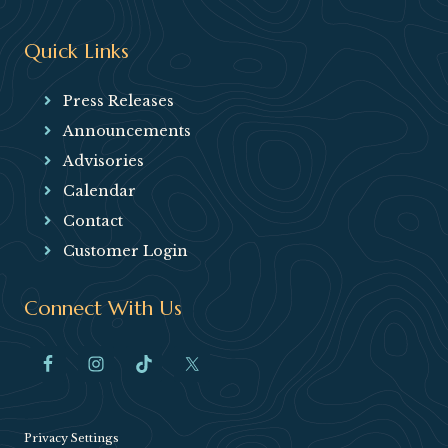
Quick Links
Press Releases
Announcements
Advisories
Calendar
Contact
Customer Login
Connect With Us
Privacy Settings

* _Exercise_
Your task is to retype the listing exactly, without its pictures.

* _Output for this exercise_
Quick Links
Press Releases
Announcements
Advisories
Calendar
Contact
Customer Login
Connect With Us
Privacy Settings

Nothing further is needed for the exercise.